Майя изо всех сил нажала на педаль газа — и вскрикнула. Машина пошла юзом, перевалила через край насыпи и рухнула в кювет.

Ее заставила очнуться холодная вода, лизавшая ноги.

Майя открыла глаза и увидела, что мир застыл под странным углом. К разбитому ветровому стеклу прижимались камыш и осока, а крыша «бентли» перекосилась. Она соскользнула вниз между сиденьем и приборной доской. В темноте она не видела воды, но слышала тонкое шипение, с которым та просачивалась сквозь дыры в кузове. Испуганной Майе хотелось свернуться в клубок и заплакать, но она заставила себя схватиться за края водительского сиденья и выпрямиться — если это слово применимо к машине, уткнувшейся носом в кювет. Это движение заставило машину опасно закачаться. От страха у Майи выступили слезы на глазах. Она не знала, насколько здесь глубоко. А вдруг «бентли» перевернется через капот, покатится кувырком и пойдет ко дну?

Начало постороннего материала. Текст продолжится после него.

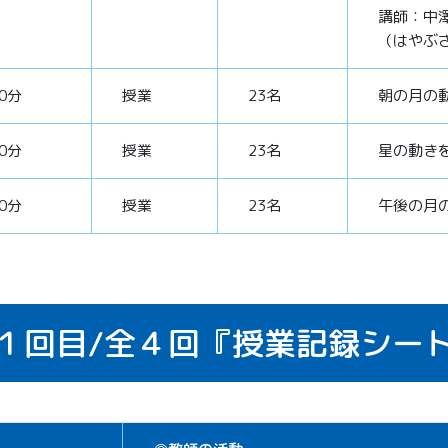
講師：中
（はやぶ
80分
授業
23名
朝の月の
20分
授業
23名
星の動き
20分
授業
23名
午後の月
１回目/
全４回
『授業記録シー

Судорожно глотая воздух, Майя наклонилась вбок и схватилась за ручку передней двери. Сначала та не поддалась, и Майя всхлипнула от ужаса. Видимо, страх удвоил ее силы, потому что ручка в конце концов уступила и она выползла наружу. Куски металла царапали ее обнаженные локти, росший на берегу камыш колол лицо. Майя начала карабкаться к краю насыпи, то и дело сползая обратно и режа руки об осоку. Почти добравшись до цели, она замерла и съежилась в траве, уверенная, что онеще там. Но когда Майя наконец заставила себя встать, то увидела, что вокруг нет ни души. Только длинная узкая дорога, темные поля и чахлое деревце, согнутое ветром. Майя всхлипнула от облегчения, перебралась через ограждение и плашмя упала на насыпь.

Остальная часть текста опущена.